After the ’16 Election Governor McAuliffe will nominate a Democrat to take Tim Kaine’s seat. That nominee will have to stand for re-election in 2017 and again in 2018. Virginia Republicans are disorganized, shrinking, and crippled with internal divisions, so there’s no reason to expect a Democrat to lose. But winning two races so close together cannot be considered a slam dunk.
In the worst case scenario, Democrats should brace for a potential net loss of 5 or 6 Senate seats in 2018:
-1 Democrats can write off West Virginia.
-2 Of the four seats in the most vulnerable tier, Democrats would normally expect to lose half of them in an off-year election.
-1 Of the remaining five, including Virginia, they could lose one or two.
.5 They have about a break-even chance of picking up a seat in Nevada.
However, apart from West Virginia, all of the remaining individual races are winnable.
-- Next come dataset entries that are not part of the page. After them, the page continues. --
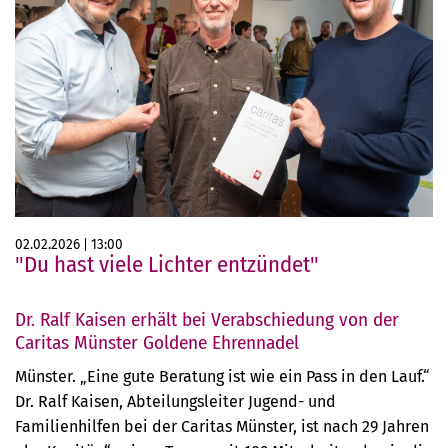
02.02.2026
13:00
"Du hast viele Lichter entzündet"
Dr. Ralf Kaisen erhält bei Verabschiedung von der
Caritas Münster Goldene Ehrennadel
Münster. „Eine gute Beratung ist wie ein Pass in den Lauf.“
Dr. Ralf Kaisen, Abteilungsleiter Jugend- und
Familienhilfen bei der Caritas Münster, ist nach 29 Jahren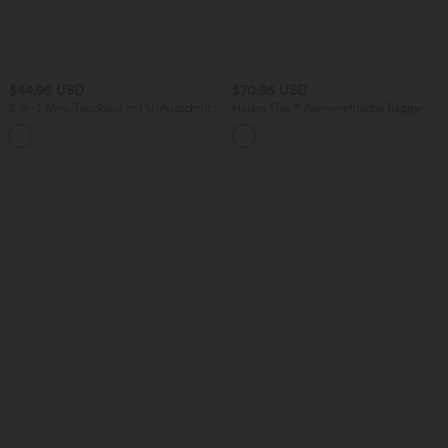
$44.95 USD
$70.95 USD
2-in-1-Mini-Tanzkleid mit U-Ausschnitt,
Halara Flex™ Asymmetrische Baggy-
rückenfrei, verdrehter Ausschnitt,
Jeans mit hohem Bund und Taschen​
+13
Seitentasche-Easy Peezy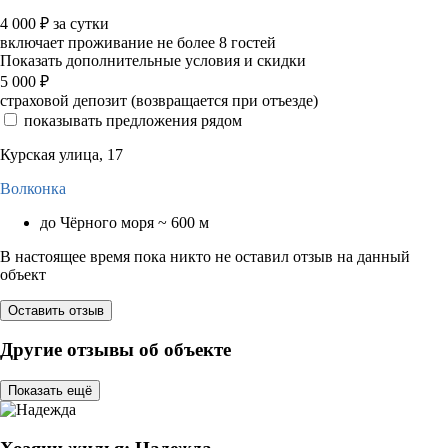
4 000
₽
за сутки
включает проживание не более 8 гостей
Показать дополнительные условия и скидки
5 000
₽
страховой депозит (возвращается при отъезде)
показывать предложения рядом
Курская улица, 17
Волконка
до Чёрного моря ~ 600 м
В настоящее время пока никто не оставил отзыв на данный
объект
Оставить отзыв
Другие отзывы об объекте
Показать ещё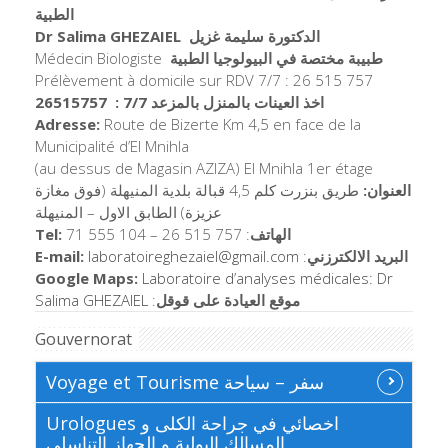
الطبية
Dr Salima GHEZAIEL
الدكتورة سليمة غزيل
Médecin Biologiste
طبيبة مختصة في البيولوجيا الطبية
Prélèvement à domicile sur RDV 7/7 : 26 515 757
اخذ العينات بالمنزل بالمزعد 7/7 : 26515757
Adresse:
Route de Bizerte Km 4,5 en face de la
Municipalité d’El Mnihla
(au dessus de Magasin AZIZA) El Mnihla 1er étage
العنوان:
طريق بنزرت كلم 4,5 قبالة بلدية المنيهلة (فوق مغازة
عزيزة) الطابق الاول – المنيهلة
Tel:
71 555 104 – 26 515 757 :
الهاتف
E-mail:
laboratoireghezaiel@
gmail.com
:
البريد الالكترزني
Google Maps:
Laboratoire d’analyses médicales: Dr
Salima GHEZAIEL
:
موقع العيادة على قوقل
Gouvernorat
Voyage et Tourisme سفر – سياحة
Urologues اخصائي في جراحة الكلى و
المسالك البولية و الجهاز التناسلي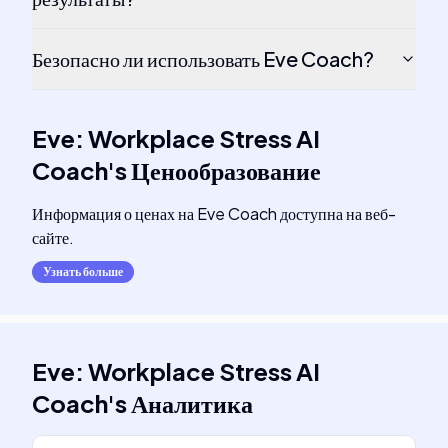
Безопасно ли использовать Eve Coach?
Eve: Workplace Stress AI
Coach
's
Ценообразование
Информация о ценах на Eve Coach доступна на веб-
сайте.
Узнать больше
Eve: Workplace Stress AI
Coach
's
Аналитика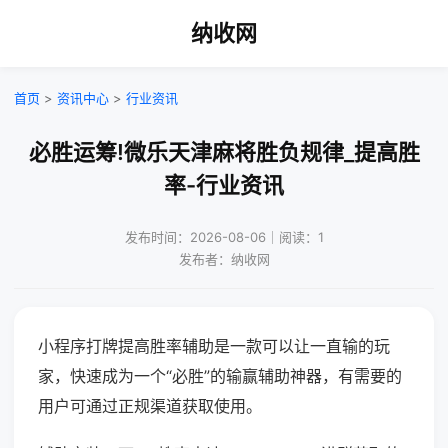
纳收网
首页
>
资讯中心
>
行业资讯
必胜运筹!微乐天津麻将胜负规律_提高胜
率-行业资讯
发布时间：2026-08-06｜阅读：1
发布者：纳收网
小程序打牌提高胜率辅助是一款可以让一直输的玩
家，快速成为一个“必胜”的输赢辅助神器，有需要的
用户可通过正规渠道获取使用。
From a pure odds perspective, it’s hard to imagine Democrats running the table in an off-year election, but it is conceivable that they could win a large number of these races.
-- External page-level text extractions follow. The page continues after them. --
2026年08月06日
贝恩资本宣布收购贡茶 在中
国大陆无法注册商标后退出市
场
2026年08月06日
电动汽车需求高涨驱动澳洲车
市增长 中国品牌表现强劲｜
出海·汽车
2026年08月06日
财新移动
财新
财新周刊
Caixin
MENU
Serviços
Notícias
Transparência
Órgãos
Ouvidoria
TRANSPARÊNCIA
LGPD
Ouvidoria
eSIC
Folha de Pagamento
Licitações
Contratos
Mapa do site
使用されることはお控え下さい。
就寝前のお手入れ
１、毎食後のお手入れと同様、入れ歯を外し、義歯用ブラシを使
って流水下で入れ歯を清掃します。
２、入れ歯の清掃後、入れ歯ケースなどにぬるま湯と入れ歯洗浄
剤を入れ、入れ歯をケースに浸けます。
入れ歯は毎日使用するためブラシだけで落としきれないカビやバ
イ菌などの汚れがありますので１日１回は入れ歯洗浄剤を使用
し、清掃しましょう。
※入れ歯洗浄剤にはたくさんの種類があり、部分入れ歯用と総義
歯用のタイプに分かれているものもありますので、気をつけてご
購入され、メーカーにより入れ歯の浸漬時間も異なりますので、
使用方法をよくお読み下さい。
Overall, the range of likely outcomes for Democrats in 2018 is somewhere between 2 and six seats lost in the Senate.
Right now, the most likely outcome from the ’16 Senate races would give Democrats 53 seats going into the midterms. They face a slim shot at 54 if either McCain or Rubio fall victim to a turnout-driven poll shock. They could hit 55 in their best case scenario if both men lose.
If Democrats hold 53 seats after 2016, it is entirely possible that they could retain a bare Senate majority after the 2018 midterms. It is more likely though that they would lose Senate control by a small margin.
A few caveats.
In different circumstances, Republican Jeff Flake in Arizona might have been considered vulnerable. He won his seat by a very narrow margin in 2012 and demographics are moving the state toward the Democrats. However, Flake has been very successful this year in distancing himself from Donald Trump. Arizona offers a lot of promise for Democrats in general, but unless he does something outlandish, Flake shouldn’t face a tough re-election race.
Why isn’t Michigan on the list? Michigan hasn’t been competitive for Republicans at the national level for a very long time. Democrat Gary Peters won his Senate seat in the 2014 Republican wave election. Barring some candidate meltdown registering on the Larry Craig scale, Michigan is now a blue state at the federal level. Instead of worrying about the US Senate, Republicans in Michigan will have a fight on their hands to retain their influence at the state level.
And finally, Republicans can expect that their off-year advantage will continue to weaken. Hardcore Republican old people are dying off and they are not being replaced. With each passing year replacement voters are less white, less bigoted, and more adept at living in the Internet age. To put it another way, the fresh new oldsters are incrementally less likely to believe crazy shit they read on Facebook or Breitbart and incrementally less paranoid.
Meanwhile a very large wave of younger voters are just moving into voting age. By that I mean the real voting age: about 35. Almost no one under 35 votes consistently.
This younger cohort is more uniformly liberal than this country has ever seen. Yes, more liberal than the Boomers in the 60’s.
They are the country’s largest demographic and the leading edge of them will be 37 in time for the 2018 election. By the middle of the next decade half of them will have entered midlife and completely transformed our politics. Republicans are not remotely competitive among this demographic, struggling to hang on to second place in close competition from third parties.
In summary, it remains likely that Democrats will lose control of the Senate by a narrow margin in 2018, but this is the last stand of the Republican Party as we know it.